Let me start with a screenshot of a photograph, one of twenty-five images that I selected from the archives of the International Committee of the Red Cross (ICRC) and was not authorized to include in an exhibition I curated several years ago.
In the archive, this photograph of an elegant elderly man is captioned: “Kfar Yona, Jewish front line. A former prisoner of war is interrogated in the presence of a delegate from the ICRC.” When I first saw the photograph, I recognized some of the figures from other images kept in Zionist archives.
I knew, even before examining the photograph more closely, that this old man was not, and could not be, a prisoner of war. The young men between 15 and 40 were the first to be removed from their communities This guy has stayed behind with the women, children, and other men of his age group. Relating to him as an embodiment of a neutral category—POW—reflected the way that agents of the ICRC either on the ground or in the archive interacted with the subject’s actions, or more accurately, with his avoidance of action, with the embarrassing situation that he created by not moving on.
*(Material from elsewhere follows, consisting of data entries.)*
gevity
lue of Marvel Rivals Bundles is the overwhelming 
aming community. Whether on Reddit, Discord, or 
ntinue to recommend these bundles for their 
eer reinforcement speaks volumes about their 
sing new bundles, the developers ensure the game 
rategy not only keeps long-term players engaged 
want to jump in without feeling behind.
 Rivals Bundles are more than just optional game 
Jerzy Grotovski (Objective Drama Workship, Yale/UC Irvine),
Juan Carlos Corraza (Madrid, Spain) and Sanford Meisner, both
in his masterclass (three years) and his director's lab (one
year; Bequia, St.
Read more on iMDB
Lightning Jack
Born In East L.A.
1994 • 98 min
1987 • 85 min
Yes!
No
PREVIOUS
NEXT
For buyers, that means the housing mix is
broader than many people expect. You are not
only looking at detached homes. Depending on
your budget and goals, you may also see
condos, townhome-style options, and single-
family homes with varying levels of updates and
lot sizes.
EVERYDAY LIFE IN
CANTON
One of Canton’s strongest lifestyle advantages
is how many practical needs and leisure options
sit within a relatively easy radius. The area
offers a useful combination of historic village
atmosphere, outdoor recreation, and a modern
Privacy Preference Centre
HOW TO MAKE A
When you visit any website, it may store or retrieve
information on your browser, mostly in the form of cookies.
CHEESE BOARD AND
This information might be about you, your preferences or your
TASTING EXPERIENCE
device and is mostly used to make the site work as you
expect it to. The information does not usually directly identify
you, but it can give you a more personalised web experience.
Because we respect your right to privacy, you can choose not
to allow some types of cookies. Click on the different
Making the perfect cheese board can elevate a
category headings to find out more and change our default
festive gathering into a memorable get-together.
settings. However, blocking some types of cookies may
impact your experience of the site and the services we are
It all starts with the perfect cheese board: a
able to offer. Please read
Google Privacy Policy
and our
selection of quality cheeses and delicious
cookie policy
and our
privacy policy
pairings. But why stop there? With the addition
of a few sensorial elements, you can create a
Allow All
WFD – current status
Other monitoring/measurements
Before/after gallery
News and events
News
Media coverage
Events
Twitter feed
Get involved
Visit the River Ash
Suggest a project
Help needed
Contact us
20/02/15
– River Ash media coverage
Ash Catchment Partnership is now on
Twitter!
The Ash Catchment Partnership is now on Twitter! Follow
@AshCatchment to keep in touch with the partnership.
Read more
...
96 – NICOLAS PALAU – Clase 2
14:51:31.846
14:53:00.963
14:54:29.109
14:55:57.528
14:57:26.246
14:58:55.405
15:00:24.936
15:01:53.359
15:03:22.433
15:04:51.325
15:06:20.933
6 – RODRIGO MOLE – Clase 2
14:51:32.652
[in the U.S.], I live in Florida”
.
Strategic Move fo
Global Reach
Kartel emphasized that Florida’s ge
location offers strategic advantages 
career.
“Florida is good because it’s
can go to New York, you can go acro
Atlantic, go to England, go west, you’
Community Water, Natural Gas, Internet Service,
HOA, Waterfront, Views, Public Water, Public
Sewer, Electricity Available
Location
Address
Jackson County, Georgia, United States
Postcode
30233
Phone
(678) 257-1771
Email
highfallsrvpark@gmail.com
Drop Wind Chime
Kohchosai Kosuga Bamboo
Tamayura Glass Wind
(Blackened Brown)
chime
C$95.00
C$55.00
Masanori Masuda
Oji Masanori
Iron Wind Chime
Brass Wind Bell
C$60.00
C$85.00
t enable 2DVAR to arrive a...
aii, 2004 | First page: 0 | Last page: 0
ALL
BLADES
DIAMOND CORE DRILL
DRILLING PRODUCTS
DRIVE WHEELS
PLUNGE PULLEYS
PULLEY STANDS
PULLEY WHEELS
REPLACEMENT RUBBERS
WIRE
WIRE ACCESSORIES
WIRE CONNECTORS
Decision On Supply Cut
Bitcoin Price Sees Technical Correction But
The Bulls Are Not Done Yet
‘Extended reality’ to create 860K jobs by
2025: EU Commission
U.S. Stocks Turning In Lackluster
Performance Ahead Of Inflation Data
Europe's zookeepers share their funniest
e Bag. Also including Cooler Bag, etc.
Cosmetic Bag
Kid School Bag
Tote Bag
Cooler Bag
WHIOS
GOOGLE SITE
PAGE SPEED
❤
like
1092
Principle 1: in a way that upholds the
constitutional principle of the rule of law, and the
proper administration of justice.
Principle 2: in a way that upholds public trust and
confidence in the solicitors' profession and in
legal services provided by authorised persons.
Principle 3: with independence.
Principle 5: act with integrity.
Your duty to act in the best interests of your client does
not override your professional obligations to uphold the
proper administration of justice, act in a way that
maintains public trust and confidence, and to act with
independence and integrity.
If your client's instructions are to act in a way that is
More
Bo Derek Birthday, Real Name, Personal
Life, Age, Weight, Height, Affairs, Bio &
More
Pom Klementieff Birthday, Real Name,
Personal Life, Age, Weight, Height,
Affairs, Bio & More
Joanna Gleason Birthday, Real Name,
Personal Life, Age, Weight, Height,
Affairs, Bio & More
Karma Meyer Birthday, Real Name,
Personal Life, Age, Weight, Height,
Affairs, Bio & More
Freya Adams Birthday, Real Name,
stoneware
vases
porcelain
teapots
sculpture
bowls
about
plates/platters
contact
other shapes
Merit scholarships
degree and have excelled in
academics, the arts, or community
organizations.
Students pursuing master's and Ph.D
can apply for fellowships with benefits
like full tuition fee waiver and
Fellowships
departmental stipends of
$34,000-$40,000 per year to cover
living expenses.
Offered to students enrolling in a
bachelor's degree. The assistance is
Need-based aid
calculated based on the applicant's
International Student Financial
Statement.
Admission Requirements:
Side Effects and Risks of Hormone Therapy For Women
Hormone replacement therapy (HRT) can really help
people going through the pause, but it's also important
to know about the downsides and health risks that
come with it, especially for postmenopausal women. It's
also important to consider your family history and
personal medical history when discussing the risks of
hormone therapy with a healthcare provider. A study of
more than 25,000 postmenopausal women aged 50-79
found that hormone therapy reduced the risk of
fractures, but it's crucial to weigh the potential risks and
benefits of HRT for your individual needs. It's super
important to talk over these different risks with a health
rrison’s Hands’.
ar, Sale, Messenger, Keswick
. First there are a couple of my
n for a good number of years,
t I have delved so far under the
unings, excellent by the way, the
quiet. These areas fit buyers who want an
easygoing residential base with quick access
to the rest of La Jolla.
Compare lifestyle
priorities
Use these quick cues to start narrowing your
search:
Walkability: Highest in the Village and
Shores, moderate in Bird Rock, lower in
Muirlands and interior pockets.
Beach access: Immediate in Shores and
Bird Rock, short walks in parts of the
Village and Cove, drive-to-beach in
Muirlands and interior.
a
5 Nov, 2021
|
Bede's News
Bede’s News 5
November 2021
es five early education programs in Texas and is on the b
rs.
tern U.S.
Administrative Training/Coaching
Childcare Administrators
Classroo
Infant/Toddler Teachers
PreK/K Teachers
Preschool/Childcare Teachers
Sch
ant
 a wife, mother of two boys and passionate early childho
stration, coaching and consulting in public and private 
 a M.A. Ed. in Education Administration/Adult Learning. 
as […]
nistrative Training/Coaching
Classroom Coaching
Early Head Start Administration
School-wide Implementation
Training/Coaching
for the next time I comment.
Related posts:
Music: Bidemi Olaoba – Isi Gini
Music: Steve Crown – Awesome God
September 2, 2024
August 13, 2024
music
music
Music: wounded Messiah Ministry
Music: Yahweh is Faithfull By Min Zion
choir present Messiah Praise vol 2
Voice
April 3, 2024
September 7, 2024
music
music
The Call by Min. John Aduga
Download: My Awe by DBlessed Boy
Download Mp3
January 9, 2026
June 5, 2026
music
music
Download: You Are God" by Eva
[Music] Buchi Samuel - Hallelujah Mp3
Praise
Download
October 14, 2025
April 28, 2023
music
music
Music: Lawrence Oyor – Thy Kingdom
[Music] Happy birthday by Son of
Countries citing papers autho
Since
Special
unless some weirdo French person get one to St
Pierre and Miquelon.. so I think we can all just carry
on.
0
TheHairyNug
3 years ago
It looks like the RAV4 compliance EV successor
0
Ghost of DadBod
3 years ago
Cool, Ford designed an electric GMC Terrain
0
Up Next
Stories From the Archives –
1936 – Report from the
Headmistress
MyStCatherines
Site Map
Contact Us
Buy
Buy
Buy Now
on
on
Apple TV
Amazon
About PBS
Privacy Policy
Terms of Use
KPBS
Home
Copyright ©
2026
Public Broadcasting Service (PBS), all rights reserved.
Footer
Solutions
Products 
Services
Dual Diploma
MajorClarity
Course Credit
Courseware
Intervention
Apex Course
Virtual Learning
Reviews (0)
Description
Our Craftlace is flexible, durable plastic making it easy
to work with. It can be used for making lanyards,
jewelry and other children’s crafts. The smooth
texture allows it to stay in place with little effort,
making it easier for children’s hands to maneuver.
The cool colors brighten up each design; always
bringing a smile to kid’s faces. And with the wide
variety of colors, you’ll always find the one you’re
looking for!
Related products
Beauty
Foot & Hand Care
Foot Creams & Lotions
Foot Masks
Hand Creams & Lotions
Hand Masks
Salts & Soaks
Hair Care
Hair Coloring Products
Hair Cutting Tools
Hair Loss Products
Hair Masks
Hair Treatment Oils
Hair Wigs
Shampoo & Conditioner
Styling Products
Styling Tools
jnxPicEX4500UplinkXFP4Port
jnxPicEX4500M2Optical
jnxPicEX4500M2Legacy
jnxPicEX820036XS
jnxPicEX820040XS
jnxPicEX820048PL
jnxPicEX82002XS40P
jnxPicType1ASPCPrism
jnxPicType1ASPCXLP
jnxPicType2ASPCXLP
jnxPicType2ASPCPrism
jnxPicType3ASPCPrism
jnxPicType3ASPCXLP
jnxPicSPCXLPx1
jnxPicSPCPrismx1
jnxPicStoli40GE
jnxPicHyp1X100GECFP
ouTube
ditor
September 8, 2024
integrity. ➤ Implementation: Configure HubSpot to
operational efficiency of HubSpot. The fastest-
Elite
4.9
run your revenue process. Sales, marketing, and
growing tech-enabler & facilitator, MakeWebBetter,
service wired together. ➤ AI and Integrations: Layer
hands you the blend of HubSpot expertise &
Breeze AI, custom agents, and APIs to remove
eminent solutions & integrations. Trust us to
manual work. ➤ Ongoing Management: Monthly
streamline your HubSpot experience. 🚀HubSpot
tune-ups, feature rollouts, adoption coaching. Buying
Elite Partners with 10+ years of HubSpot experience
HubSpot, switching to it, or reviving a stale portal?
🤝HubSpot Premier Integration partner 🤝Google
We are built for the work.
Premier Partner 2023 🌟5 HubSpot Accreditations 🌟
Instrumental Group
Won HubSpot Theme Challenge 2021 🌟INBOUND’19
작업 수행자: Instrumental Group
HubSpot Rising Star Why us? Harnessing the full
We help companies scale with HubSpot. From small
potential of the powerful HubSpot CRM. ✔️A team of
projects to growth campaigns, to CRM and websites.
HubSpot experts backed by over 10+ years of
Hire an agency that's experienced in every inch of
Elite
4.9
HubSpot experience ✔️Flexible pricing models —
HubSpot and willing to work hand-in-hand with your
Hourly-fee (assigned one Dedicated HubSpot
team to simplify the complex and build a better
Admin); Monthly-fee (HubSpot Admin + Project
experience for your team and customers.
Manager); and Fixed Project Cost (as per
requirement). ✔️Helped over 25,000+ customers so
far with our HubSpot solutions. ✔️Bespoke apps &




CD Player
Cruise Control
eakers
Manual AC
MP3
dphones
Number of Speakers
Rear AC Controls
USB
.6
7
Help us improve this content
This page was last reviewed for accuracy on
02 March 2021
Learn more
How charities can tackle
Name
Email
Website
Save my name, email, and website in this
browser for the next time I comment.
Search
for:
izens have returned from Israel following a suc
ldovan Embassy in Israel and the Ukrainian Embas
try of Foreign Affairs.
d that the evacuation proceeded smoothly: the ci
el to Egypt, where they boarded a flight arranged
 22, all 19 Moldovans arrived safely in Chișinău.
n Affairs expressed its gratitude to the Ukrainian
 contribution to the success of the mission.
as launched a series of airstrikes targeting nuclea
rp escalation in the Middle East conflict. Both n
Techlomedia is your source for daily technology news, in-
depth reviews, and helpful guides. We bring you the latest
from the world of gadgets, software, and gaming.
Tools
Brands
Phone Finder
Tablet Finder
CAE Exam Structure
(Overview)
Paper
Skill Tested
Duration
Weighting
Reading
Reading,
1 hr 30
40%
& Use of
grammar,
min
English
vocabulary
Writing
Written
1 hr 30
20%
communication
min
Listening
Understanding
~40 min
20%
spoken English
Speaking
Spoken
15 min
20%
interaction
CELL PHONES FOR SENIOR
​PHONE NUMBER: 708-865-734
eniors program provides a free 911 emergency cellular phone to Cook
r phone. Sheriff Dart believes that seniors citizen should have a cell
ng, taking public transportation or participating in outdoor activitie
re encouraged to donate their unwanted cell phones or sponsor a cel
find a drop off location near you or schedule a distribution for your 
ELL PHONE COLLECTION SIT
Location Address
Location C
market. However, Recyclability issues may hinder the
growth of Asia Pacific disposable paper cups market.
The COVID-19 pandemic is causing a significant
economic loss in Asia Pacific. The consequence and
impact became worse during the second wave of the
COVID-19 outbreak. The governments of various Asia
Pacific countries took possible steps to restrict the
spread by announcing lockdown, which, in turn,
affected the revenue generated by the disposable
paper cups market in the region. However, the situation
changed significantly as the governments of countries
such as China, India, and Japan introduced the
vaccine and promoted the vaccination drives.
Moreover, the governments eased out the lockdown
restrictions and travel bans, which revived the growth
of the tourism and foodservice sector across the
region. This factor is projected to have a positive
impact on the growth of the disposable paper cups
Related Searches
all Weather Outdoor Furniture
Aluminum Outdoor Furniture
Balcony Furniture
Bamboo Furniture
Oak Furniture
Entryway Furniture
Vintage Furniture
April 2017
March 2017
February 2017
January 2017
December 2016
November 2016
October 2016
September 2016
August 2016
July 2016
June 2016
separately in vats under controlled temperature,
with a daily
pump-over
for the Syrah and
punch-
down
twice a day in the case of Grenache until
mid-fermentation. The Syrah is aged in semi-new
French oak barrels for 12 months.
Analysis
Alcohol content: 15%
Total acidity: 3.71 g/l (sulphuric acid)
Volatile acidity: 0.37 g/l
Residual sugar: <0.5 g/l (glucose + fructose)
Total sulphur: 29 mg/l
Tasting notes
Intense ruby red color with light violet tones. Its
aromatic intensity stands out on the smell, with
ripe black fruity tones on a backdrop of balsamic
The expulsion was supposed to keep going. Contrary to many other operations of expulsion conducted in Palestine during the years 1948-49, this one in particular was open to photographers and international organizations such as the ICRC, since it was conducted under the aegis of the normative category of the post-WWII-era “repatriation”—when millions were forcibly displaced in Europe. Palestinians who were transferred from their homes during these years could not be repatriated to other places, as Palestine was their homeland. It is only with the creation of a sovereign nation-state— Israel—with the UN endorsement that terms such as partition and repatriation could be used as neutral markers of policy. These terms are used factually in the captions of several photos taken in the same situation. At this particular expulsion, approximately 2,000 Palestinians of Arab origin—mostly women, children, and elderly people—were left with little choice but to sign papers proving that they agreed to be evacuated to Jordan as part of “family reunification” (their relatives having been expelled already a few months earlier or incarcerated in labor camps).1
Out of the 2,000 women fated for “transfer” through this kind of expulsion, conducted “willingly,” about 800 refused to evacuate in spite of being threatened by the Jewish forces.2
What lies were these women told in order to make the term repatriation sound plausible? What kind of pressure was put on them? To which types of violence were they exposed, so that they would give their consent not only to leave their homes—they were already forced to leave them when they were evacuated from Tantura—but now, to also leave their country? In the absence of photographs from this phase, we cannot say much about the means employed to obtain the women’s consent, nor about the fate of those who refused. We can only say that this preparatory phase had to be concluded before the scene was opened to photographers, who were invited to affirm with their cameras the success of the repatriation operation. Convening a sort of press conference in the field was not about those who refused, nor was it an opportunity for the expellees to showcase their demands. At the Israel State Archives, photographs of the same event are classified under the handwritten caption of another photographer, Beno Rothenberg, “Arab women from Tantura going to Jordan.” Rothenberg, like the Israeli journalists who attended the expulsion, knew that the expellees are not the inhabitants of Fureidis from where they are being expelled, but rather those who have already been expelled from Tantura.3 Rothenberg’s caption played a pivotal role in understanding that this expulsion was actually a second expulsion. Included in this category of “women” were elderly men and children; at this point, military-age men from Tantura had already been either incarcerated or massacred.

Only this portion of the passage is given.